Jueves 21 de marzo de 2019.

P: ¿Están las personas cristianas de hoy incluidas en el grupo que gobernará con Jesús en la Nueva Jerusalén durante el Milenio? No me queda claro porque el Apocalipsis 20:4 menciona a las personas cristianas “decapitadas” durante el período de la tribulación y no estoy seguro si, cuando Jesús estaba hablándole a Sus discípulos que gobernarían con Él si eso incluye a las personas cristianas de hoy.

Gracias de antemano por su tiempo y cualquier aclaración que pueda dar sobre esta pregunta.

A

R: Los que gobernarán y reinarán con el Señor durante el Milenio están todos en la Iglesia y habitarán la Nueva Jerusalén. Somos llamados Reyes y Sacerdotes en Apocalipsis 5:10.

Apocalipsis 20:4 dice:

 Vi entonces unos tronos, y se sobre ellos estaban sentados los que recibieron la autoridad para juzgar. También vi las almas de los que fueron decapitados por causa del testimonio de Jesús y por la palabra de Dios. Ellos son los que nunca adoraron a la bestia ni a su imagen, ni aceptaron jamás llevar su marca ni en la frente ni en las manos; y éstos volvieron a vivir y reinaron con Cristo durante mil años.
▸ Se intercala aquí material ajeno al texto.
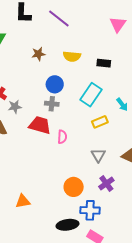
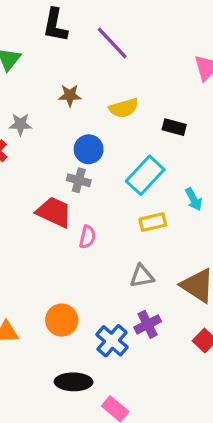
yellow semicircle: (72, 56) -> (124, 108), turned -30
gray star: (15, 107) -> (20, 124), moved
gray triangle: (98, 155) -> (142, 276), turned 42
orange circle: (74, 187) -> (62, 320), moved
blue cross: (90, 210) -> (112, 341), moved, turned 30

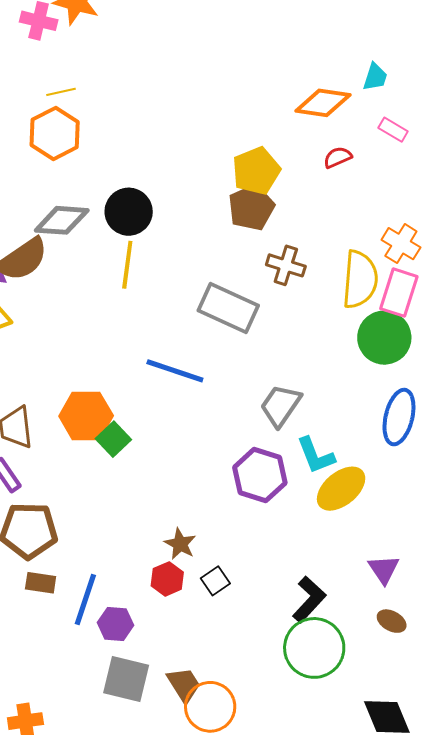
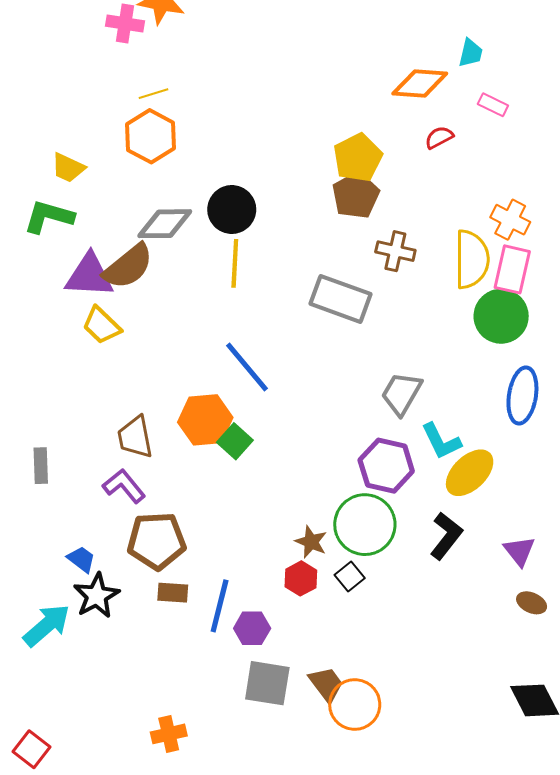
blue line: (175, 371) -> (247, 367), moved, turned 36
black L-shape: (309, 599) -> (446, 536), moved
green circle: (314, 648) -> (365, 525), moved

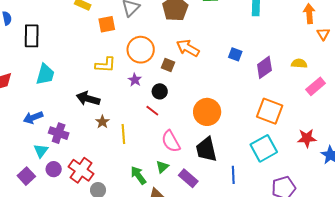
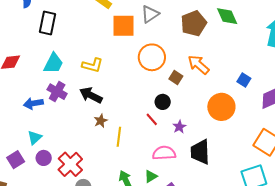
orange square: (107, 24) -> (123, 26), size x1.4
yellow L-shape: (105, 65) -> (92, 65), moved
purple star: (135, 80) -> (179, 127), moved
orange circle: (207, 112) -> (221, 107), moved
purple cross: (59, 133) -> (57, 92), moved
pink semicircle: (171, 141) -> (164, 153), turned 105
black trapezoid: (206, 149) -> (200, 152), moved

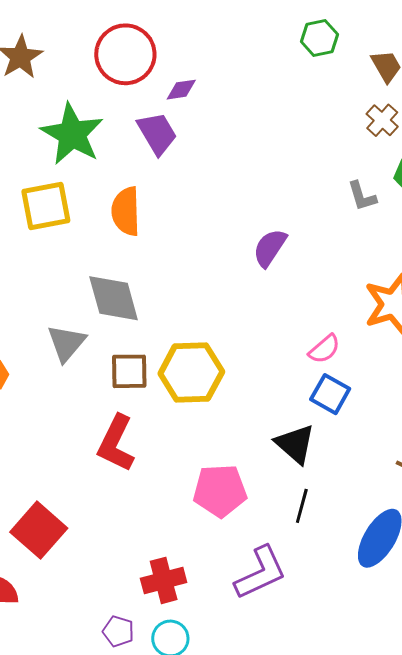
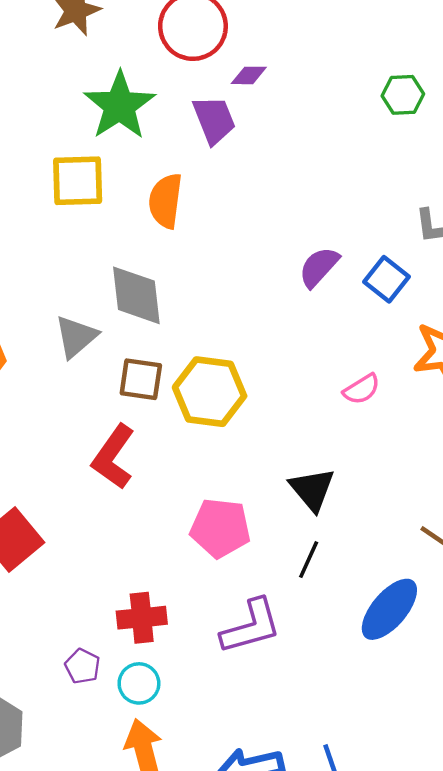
green hexagon: (319, 38) -> (403, 95), moved
blue square: (330, 394) -> (386, 279), moved

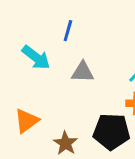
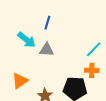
gray triangle: (83, 72) -> (47, 50), moved

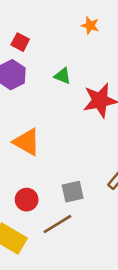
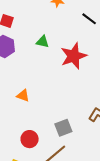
orange triangle: (27, 142) -> (23, 96), size x0.6

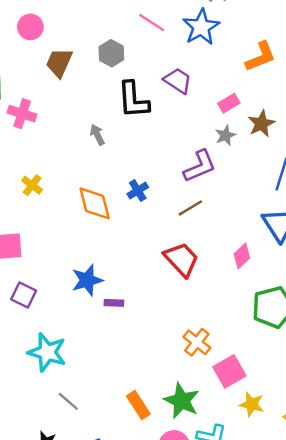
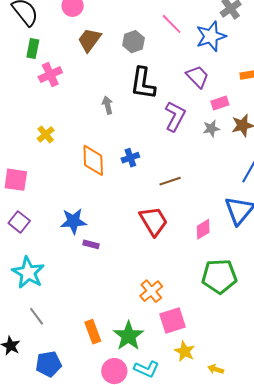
purple trapezoid: (178, 81) -> (197, 77), moved
pink cross: (22, 114) -> (50, 75), turned 35
purple L-shape: (200, 166) -> (175, 116), moved, turned -52

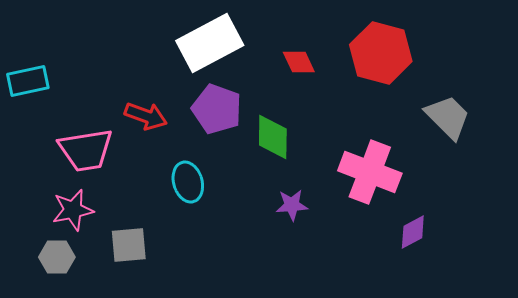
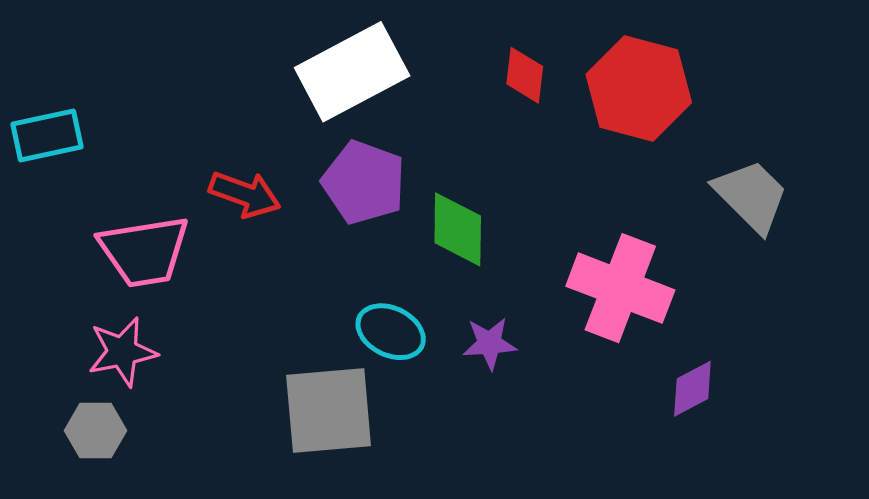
red diamond: (299, 62) -> (525, 75), moved, turned 32
cyan ellipse: (188, 182) -> (391, 332), moved, turned -48
gray square: (129, 245) -> (329, 410), moved, size x1.5

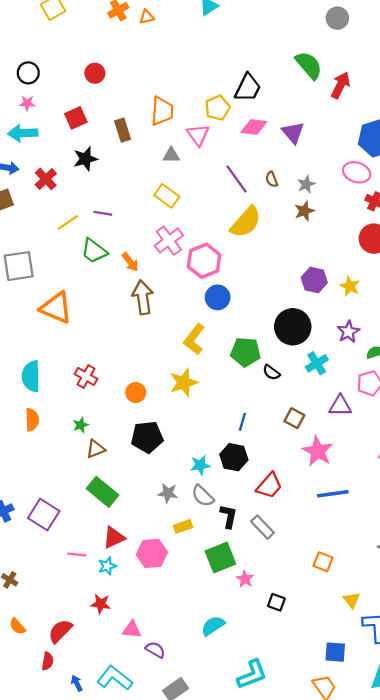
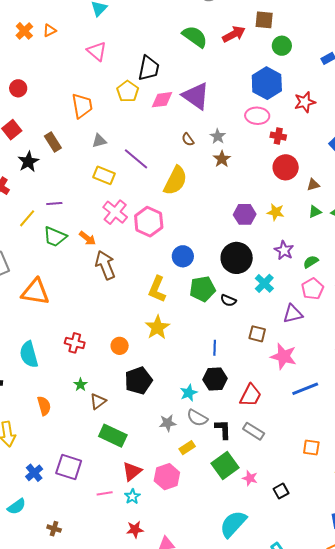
red arrow: (340, 85) -> (234, 34), moved, turned 50
brown rectangle: (123, 130) -> (53, 142), moved
purple triangle: (293, 133) -> (196, 96), size x1.4
pink triangle: (198, 135) -> (97, 51), moved
purple line: (237, 179) -> (136, 159), moved
blue circle: (218, 297) -> (183, 256), moved
orange semicircle: (32, 420) -> (44, 406), moved
black square: (276, 602) -> (281, 491), turned -35
cyan semicircle: (213, 626) -> (233, 524), size x1.4

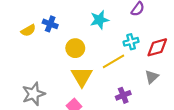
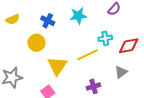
blue cross: (50, 24) -> (48, 21), moved
yellow circle: (75, 48) -> (36, 43), moved

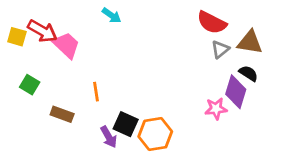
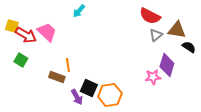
cyan arrow: (112, 15) -> (79, 11), turned 96
red arrow: (42, 31) -> (26, 35), moved
black semicircle: (248, 73) -> (189, 47), moved
brown rectangle: (62, 114) -> (57, 77), moved

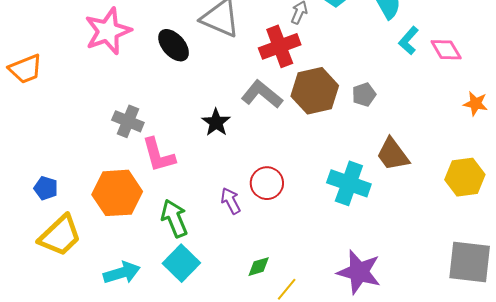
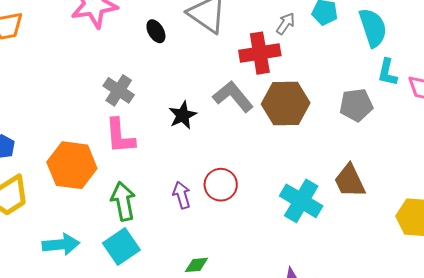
cyan L-shape: (409, 41) -> (387, 72), turned -40
black ellipse: (174, 45) -> (156, 31), size x0.7
gray pentagon: (364, 95) -> (356, 105), moved, size x1.4
gray cross: (128, 121) -> (119, 90), moved

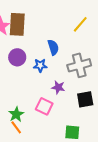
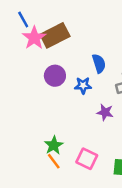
brown rectangle: (17, 24) -> (55, 35), turned 60
pink square: (44, 106) -> (87, 159), moved

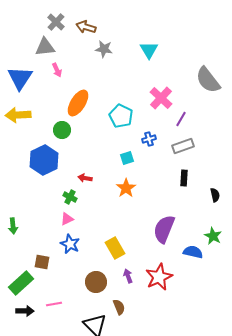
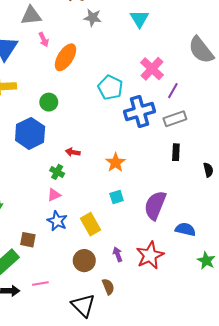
orange ellipse: (78, 103) -> (65, 57), moved
blue cross: (149, 139) -> (139, 112), size x2.0
cyan square: (127, 158) -> (117, 197), moved
green star: (213, 236) -> (206, 261), moved
yellow rectangle: (115, 248) -> (90, 224), moved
Los que fueron decapitados, son mencionados en Apocalipsis 20:4, y se llaman los santos de la tribulación. Al colocar la palabra “y” al comienzo de la segunda frase en el versículo 4, Juan demostró que no forman parte del grupo que está sentado en los tronos en la primera frase.

Como Juan ya mencionó a los 24 ancianos que representan a la Iglesia 12 veces, creo que el primer grupo en el versículo 4 son los discípulos. En Mateo 19:28, Jesús prometió que en la renovación de todas las cosas, (El Milenio) los discípulos se sentarían en 12 tronos y juzgarían a las 12 tribus de Israel.

Aunque los Santos de la Tribulación reinarán con el Señor (y con nosotros) solo se les llama sacerdotes (Apocalipsis 20:8), no Reyes y Sacerdotes como la Iglesia. Apocalipsis 7:14-15 dice que los Santos de la Tribulación sirven a Dios en Su Templo. Solo a la Iglesia se le otorga el privilegio de sentarse en el trono del Señor con Él (Efesios 2:6) como herederos en Suyos (Romanos 8:17).